Written by The Husband: Barry Myers
This week at work we had someone in to discuss our retirement plan. He covered the basics of tax-deferred savings and company matching and all the other stuff you’d expect from a guy pitching a 401k. Good for him. But as I looked around the room and chatted with a few co-workers, I realized there are so many of us out there who want to retire eventually but have no plan. Because that gave me the shudders, I thought today I would share my take on some of the basic questions you need to answer to prepare for retirement and make sure I address a couple of the common excuses people give instead of taking action. Let’s dive in.
How much money do I need to be able to retire?
There are lots of formulas out there, but the simplest and best one I’ve heard (and the one I use) involves three simple steps:
- Pick the dollar amount you think you’ll need to be able to meet your financial needs each year at retirement.
- Unless you’re really close to retirement age, bump up that number 30% or so to give you a rough cover for inflation (multiply the number in #1 by 1.3).

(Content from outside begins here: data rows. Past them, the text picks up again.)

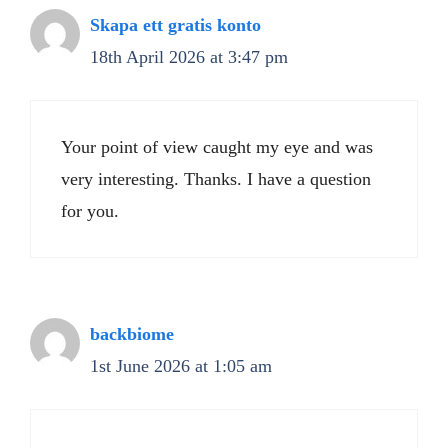
Skapa ett gratis konto
18th April 2026 at 3:47 pm
Your point of view caught my eye and was
very interesting. Thanks. I have a question
for you.
backbiome
1st June 2026 at 1:05 am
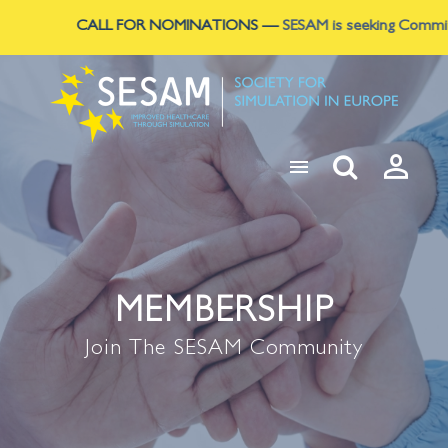
CALL FOR NOMINATIONS
—
SESAM is seeking Committee L



MEMBERSHIP
Join The SESAM Community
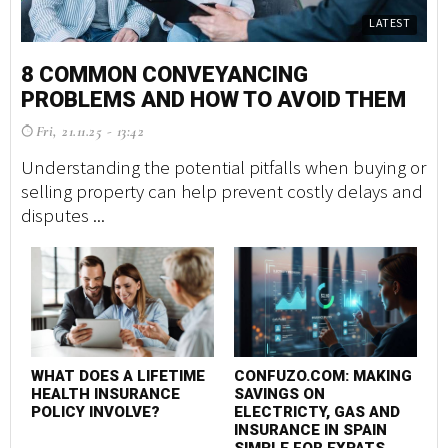
LATEST
8 COMMON CONVEYANCING
PROBLEMS AND HOW TO AVOID THEM
Fri, 21.11.25 - 13:42
Understanding the potential pitfalls when buying or
selling property can help prevent costly delays and
disputes ...
WHAT DOES A LIFETIME
CONFUZO.COM: MAKING
HEALTH INSURANCE
SAVINGS ON
POLICY INVOLVE?
ELECTRICTY, GAS AND
INSURANCE IN SPAIN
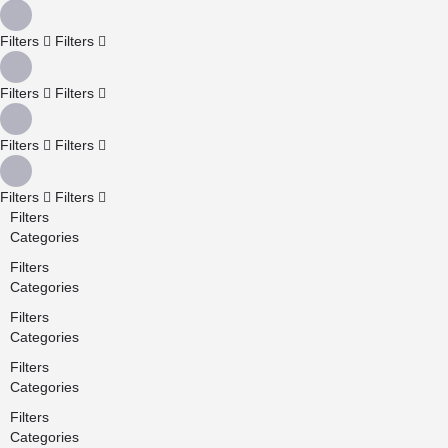
Filters
Filters
Filters
Filters
Filters
Filters
Filters
Filters
Filters
Categories
Filters
Categories
Filters
Categories
Filters
Categories
Filters
Categories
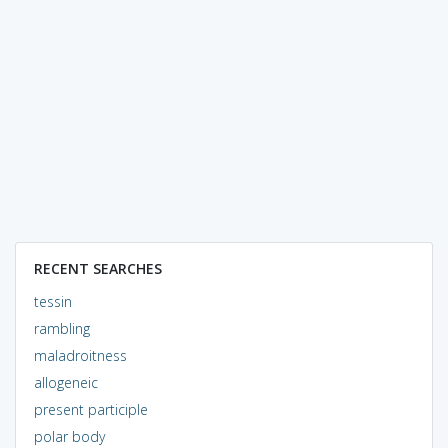
RECENT SEARCHES
tessin
rambling
maladroitness
allogeneic
present participle
polar body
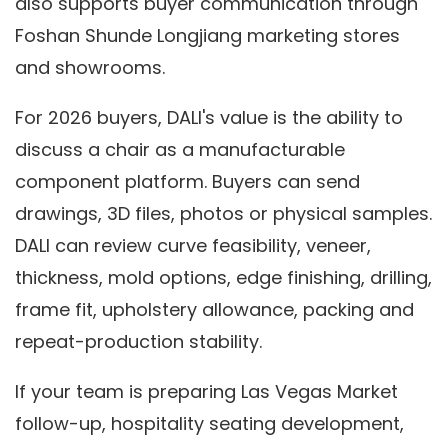
also supports buyer communication through
Foshan Shunde Longjiang marketing stores
and showrooms.
For 2026 buyers, DALI's value is the ability to
discuss a chair as a manufacturable
component platform. Buyers can send
drawings, 3D files, photos or physical samples.
DALI can review curve feasibility, veneer,
thickness, mold options, edge finishing, drilling,
frame fit, upholstery allowance, packing and
repeat-production stability.
If your team is preparing Las Vegas Market
follow-up, hospitality seating development,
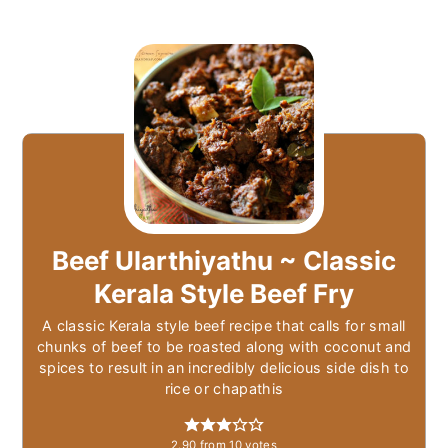
Beef Ularthiyathu ~ Classic
Kerala Style Beef Fry
A classic Kerala style beef recipe that calls for small
chunks of beef to be roasted along with coconut and
spices to result in an incredibly delicious side dish to
rice or chapathis
2.90
from
10
votes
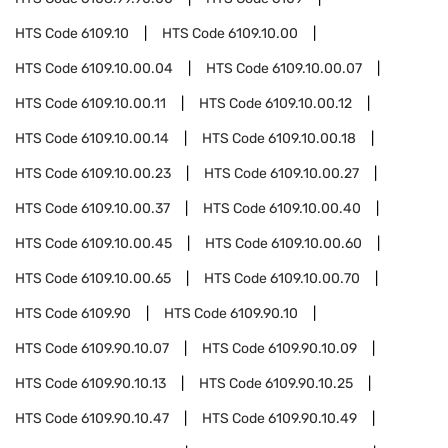
HTS Code
6109.10
HTS Code
6109.10.00
HTS Code
6109.10.00.04
HTS Code
6109.10.00.07
HTS Code
6109.10.00.11
HTS Code
6109.10.00.12
HTS Code
6109.10.00.14
HTS Code
6109.10.00.18
HTS Code
6109.10.00.23
HTS Code
6109.10.00.27
HTS Code
6109.10.00.37
HTS Code
6109.10.00.40
HTS Code
6109.10.00.45
HTS Code
6109.10.00.60
HTS Code
6109.10.00.65
HTS Code
6109.10.00.70
HTS Code
6109.90
HTS Code
6109.90.10
HTS Code
6109.90.10.07
HTS Code
6109.90.10.09
HTS Code
6109.90.10.13
HTS Code
6109.90.10.25
HTS Code
6109.90.10.47
HTS Code
6109.90.10.49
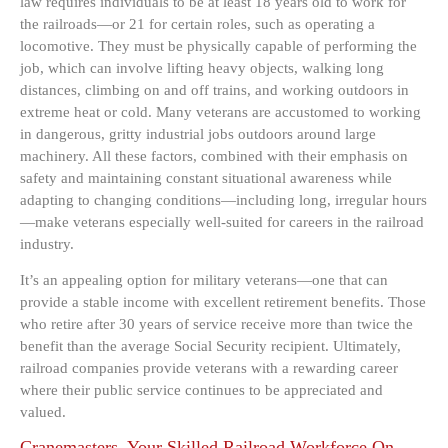
law requires individuals to be at least 18 years old to work for
the railroads—or 21 for certain roles, such as operating a
locomotive. They must be physically capable of performing the
job, which can involve lifting heavy objects, walking long
distances, climbing on and off trains, and working outdoors in
extreme heat or cold. Many veterans are accustomed to working
in dangerous, gritty industrial jobs outdoors around large
machinery. All these factors, combined with their emphasis on
safety and maintaining constant situational awareness while
adapting to changing conditions—including long, irregular hours
—make veterans especially well-suited for careers in the railroad
industry.
It’s an appealing option for military veterans—one that can
provide a stable income with excellent retirement benefits. Those
who retire after 30 years of service receive more than twice the
benefit than the average Social Security recipient. Ultimately,
railroad companies provide veterans with a rewarding career
where their public service continues to be appreciated and
valued.
Cranemasters. Your Skilled Railroad Workforce On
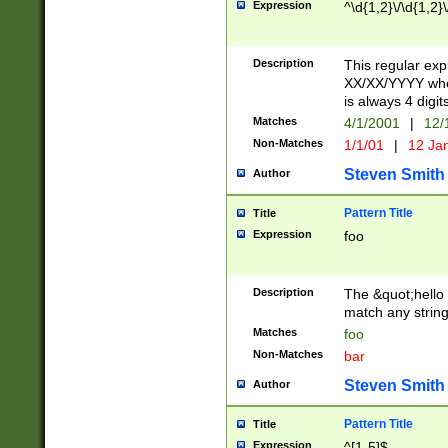
Expression
^\d{1,2}\/\d{1,2}\
Description
This regular exp
XX/XX/YYYY wher
is always 4 digit
Matches
4/1/2001
|
12/
Non-Matches
1/1/01
|
12 Ja
Steven Smith
Author
Pattern Title
Title
Expression
foo
Description
The &quot;hello 
match any string 
Matches
foo
Non-Matches
bar
Steven Smith
Author
Pattern Title
Title
Expression
^[1-5]$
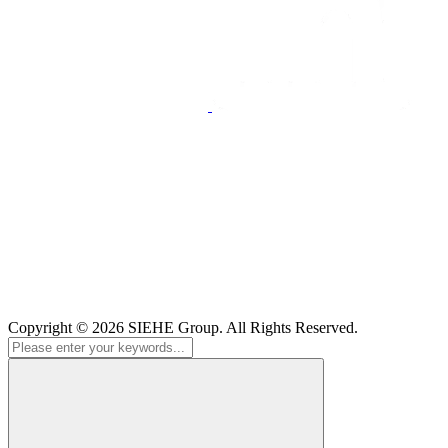
Copyright © 2026
SIEHE Group
. All Rights Reserved.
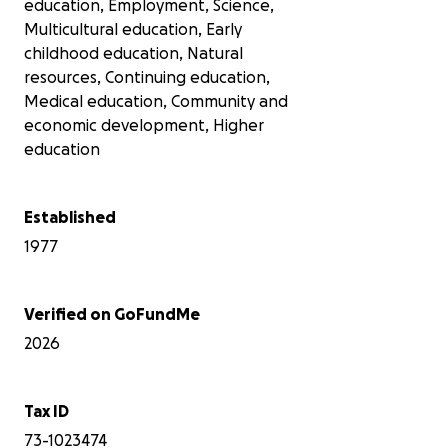
education, Employment, Science,
Multicultural education, Early
childhood education, Natural
resources, Continuing education,
Medical education, Community and
economic development, Higher
education
Established
1977
Verified on GoFundMe
2026
Tax ID
73-1023474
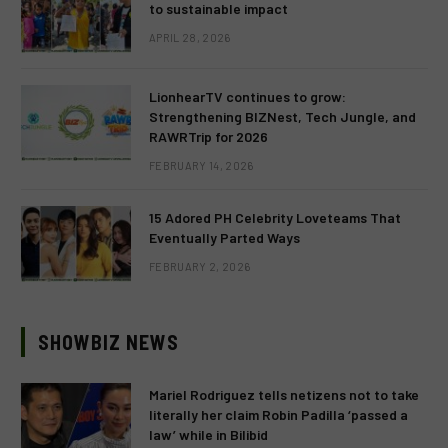
to sustainable impact
APRIL 28, 2026
LionhearTV continues to grow:
Strengthening BIZNest, Tech Jungle, and
RAWRTrip for 2026
FEBRUARY 14, 2026
15 Adored PH Celebrity Loveteams That
Eventually Parted Ways
FEBRUARY 2, 2026
SHOWBIZ NEWS
Mariel Rodriguez tells netizens not to take
literally her claim Robin Padilla ‘passed a
law’ while in Bilibid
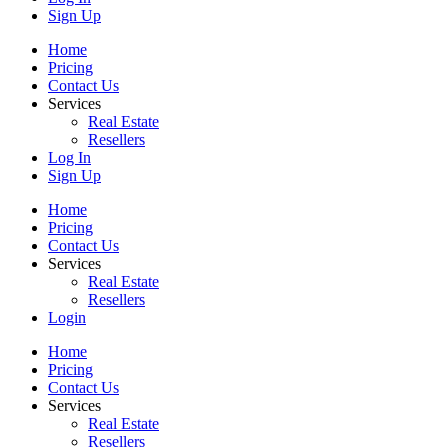
Sign Up
Home
Pricing
Contact Us
Services
Real Estate
Resellers
Log In
Sign Up
Home
Pricing
Contact Us
Services
Real Estate
Resellers
Login
Home
Pricing
Contact Us
Services
Real Estate
Resellers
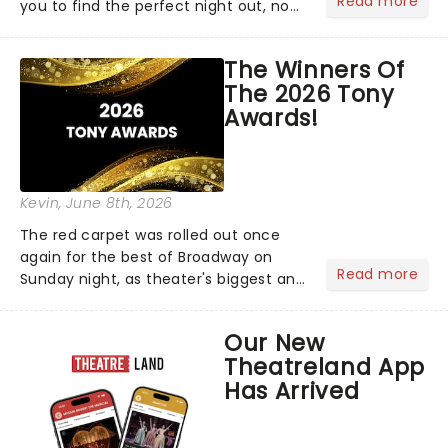
Read more
you to find the perfect night out, no
matter where you are in the
world!Think of it as having your own
The Winners Of
personal theatre concierge right in
The 2026 Tony
your pocket!Since lau...
Awards!
Kevin
, June 8th, 2026
The red carpet was rolled out once
again for the best of Broadway on
Read more
Sunday night, as theater's biggest and
brightest gathered beneath the
marquee of Radio City Music Hall to
Our New
compete for the 2026 Tony Awards
Theatreland App
following a stellar Broadway sea...
Has Arrived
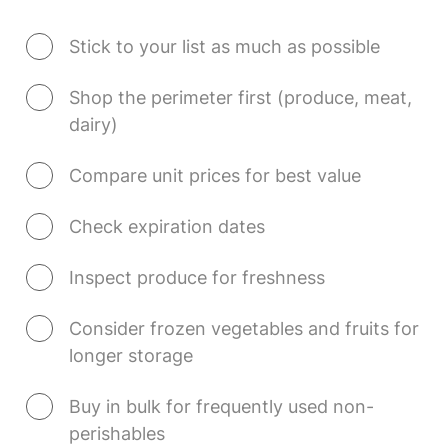
Stick to your list as much as possible
Shop the perimeter first (produce, meat, 
dairy)
Compare unit prices for best value
Check expiration dates
Inspect produce for freshness
Consider frozen vegetables and fruits for 
longer storage
Buy in bulk for frequently used non-
perishables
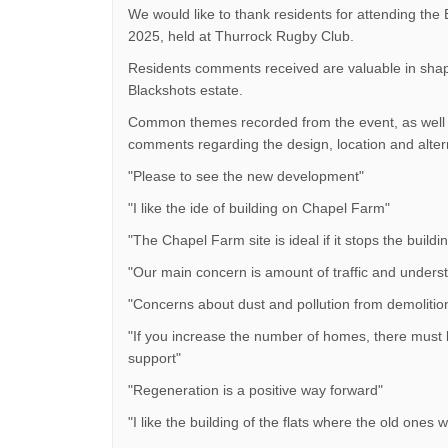
We would like to thank residents for attending the 
2025, held at Thurrock Rugby Club.
Residents comments received are valuable in shap
Blackshots estate.
Common themes recorded from the event, as well a
comments regarding the design, location and alter
"Please to see the new development"
"I like the ide of building on Chapel Farm"
"The Chapel Farm site is ideal if it stops the build
"Our main concern is amount of traffic and understa
"Concerns about dust and pollution from demolition
"If you increase the number of homes, there must b
support"
"Regeneration is a positive way forward"
"I like the building of the flats where the old ones 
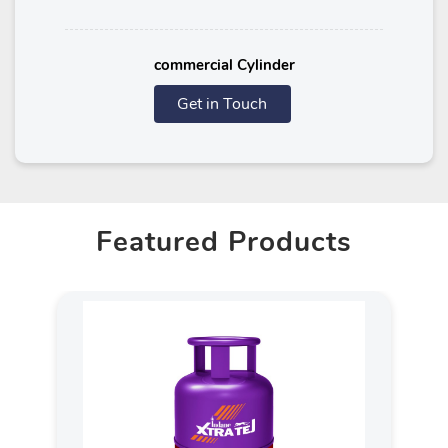
commercial Cylinder
Get in Touch
Featured Products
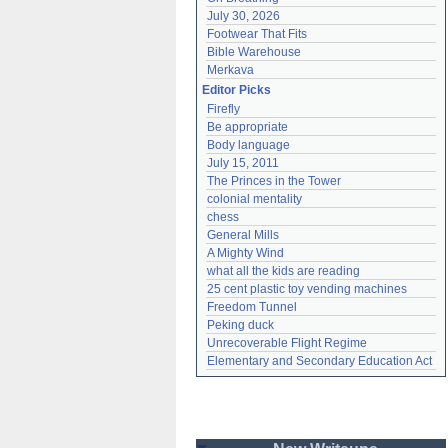
July 30, 2026
Footwear That Fits
Bible Warehouse
Merkava
Editor Picks
Firefly
Be appropriate
Body language
July 15, 2011
The Princes in the Tower
colonial mentality
chess
General Mills
A Mighty Wind
what all the kids are reading
25 cent plastic toy vending machines
Freedom Tunnel
Peking duck
Unrecoverable Flight Regime
Elementary and Secondary Education Act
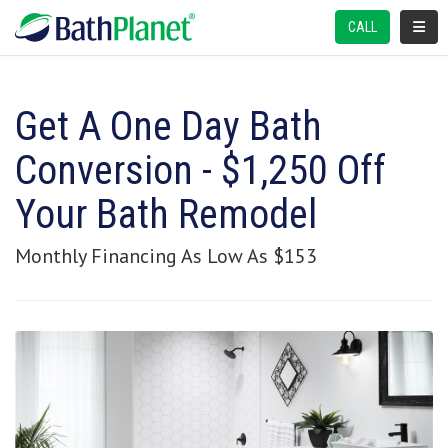
TOGGL
CALL
Get A One Day Bath
Conversion - $1,250 Off
Your Bath Remodel
Monthly Financing As Low As $153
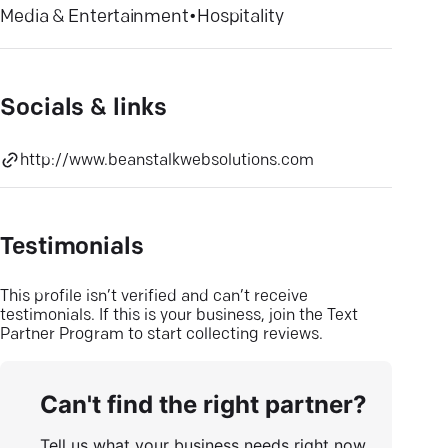
Media & Entertainment
•
Hospitality
Socials & links
http://www.beanstalkwebsolutions.com
Testimonials
This profile isn’t verified and can’t receive
testimonials. If this is your business, join the Text
Partner Program to start collecting reviews.
Can't find the right partner?
Tell us what your business needs right now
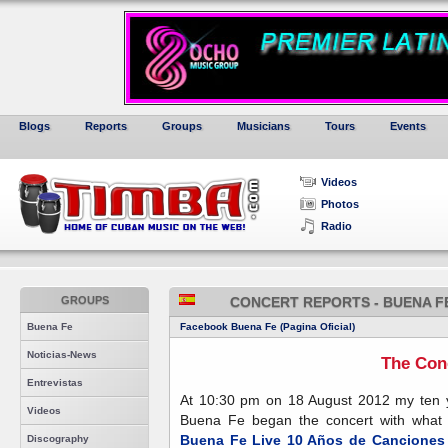
Blogs
Reports
Groups
Musicians
Tours
Events
Videos
Photos
Radio
GROUPS
CONCERT REPORTS - BUENA F
Buena Fe
Facebook Buena Fe (Pagina Oficial)
Noticias-News
The Con
Entrevistas
At 10:30 pm on 18 August 2012 my ten y
Videos
Buena Fe began the concert with what I 
Buena Fe Live 10 Años de Canciones
Discography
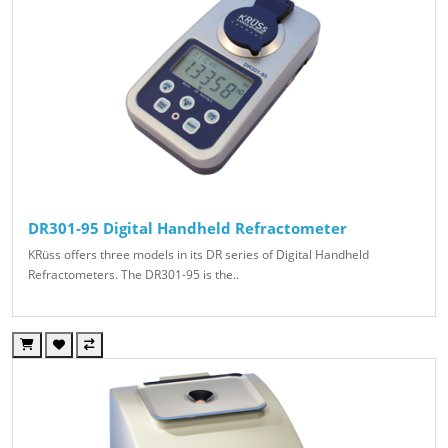
DR301-95 Digital Handheld Refractometer
KRüss offers three models in its DR series of Digital Handheld
Refractometers. The DR301-95 is the..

- Take the number you came up with in #2 and divide it by 8% (or .08).That gives you a lump sum amount you should have in a good retirement fund to be ready to live off the interest.
Example: Let’s say you think you’ll need about $40,000 per year in retirement. Adding 30% ($40,000 x 1.3), we get to $52,000. $52,000 ÷ .08 = $650,000. What does that mean? That means if you have $650,000 in the bank and can earn roughly 8% interest per year in your investments (very possible), you should be able to draw off $52,000 per year without ever touching the principal amount. Rinse and repeat annually.
How Much Should I Save?
Dave Ramsey recommends saving 15% of your take-home pay from each paycheck and putting it toward retirement. That’s a good rule of thumb. Keep in mind if you’re really close to retirement age this may not be enough. If you’re really young, this is PLENTY and you may want to save a little less while you’re focusing on paying cash for your car(s), paying off your house, etc.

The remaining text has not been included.